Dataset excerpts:

★ ★ ★ ★ ★ ★ ★

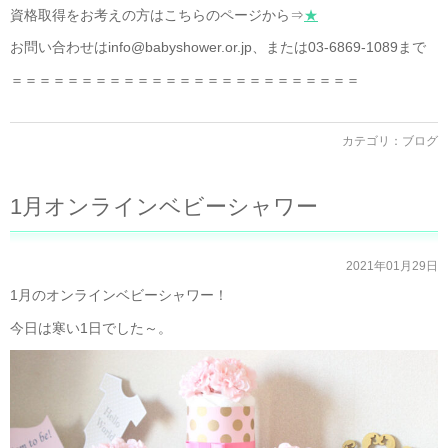
資格取得をお考えの方はこちらのページから⇒
★
お問い合わせはinfo@babyshower.or.jp、または03-6869-1089まで
＝＝＝＝＝＝＝＝＝＝＝＝＝＝＝＝＝＝＝＝＝＝＝＝＝
カテゴリ：
ブログ
1月オンラインベビーシャワー
2021年01月29日
1月のオンラインベビーシャワー！
今日は寒い1日でした～。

★ ★ ★ ★ ★ ★ ★

§ **ABOUT THIS EXERCISE**
All records above need to be returned exactly. Omit the pictures.

§ **TASK RESULT**
資格取得をお考えの方はこちらのページから⇒
★
お問い合わせはinfo@babyshower.or.jp、または03-6869-1089まで
＝＝＝＝＝＝＝＝＝＝＝＝＝＝＝＝＝＝＝＝＝＝＝＝＝
カテゴリ：
ブログ
1月オンラインベビーシャワー
2021年01月29日
1月のオンラインベビーシャワー！
今日は寒い1日でした～。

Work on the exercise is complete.